-- EXERCISE GOAL --
Each line from the one containing "Never miss an issue" through the last line of the records below is to be repeated as written, with nothing added.

-- INFORMATION GIVEN --

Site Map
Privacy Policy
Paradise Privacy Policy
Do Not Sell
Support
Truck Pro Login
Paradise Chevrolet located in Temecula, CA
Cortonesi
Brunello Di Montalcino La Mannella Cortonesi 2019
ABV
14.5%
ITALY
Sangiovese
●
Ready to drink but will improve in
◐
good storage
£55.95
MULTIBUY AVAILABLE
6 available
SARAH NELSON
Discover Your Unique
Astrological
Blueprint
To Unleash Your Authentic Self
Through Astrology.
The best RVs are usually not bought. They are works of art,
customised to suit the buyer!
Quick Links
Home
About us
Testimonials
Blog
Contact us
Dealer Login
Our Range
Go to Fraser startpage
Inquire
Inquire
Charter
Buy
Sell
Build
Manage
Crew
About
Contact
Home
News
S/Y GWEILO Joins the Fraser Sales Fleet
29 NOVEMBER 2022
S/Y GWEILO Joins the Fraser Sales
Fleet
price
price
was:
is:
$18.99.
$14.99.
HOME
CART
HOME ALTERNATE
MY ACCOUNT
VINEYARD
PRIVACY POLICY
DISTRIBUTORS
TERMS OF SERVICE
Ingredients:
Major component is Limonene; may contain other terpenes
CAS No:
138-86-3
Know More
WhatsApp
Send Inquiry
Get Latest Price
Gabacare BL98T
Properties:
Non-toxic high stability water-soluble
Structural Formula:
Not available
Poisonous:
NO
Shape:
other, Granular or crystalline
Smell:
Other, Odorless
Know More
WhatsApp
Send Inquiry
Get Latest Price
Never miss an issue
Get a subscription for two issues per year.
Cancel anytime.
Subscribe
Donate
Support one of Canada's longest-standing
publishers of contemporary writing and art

-- RESPONSE TO THIS EXERCISE --
Never miss an issue
Get a subscription for two issues per year.
Cancel anytime.
Subscribe
Donate
Support one of Canada's longest-standing
publishers of contemporary writing and art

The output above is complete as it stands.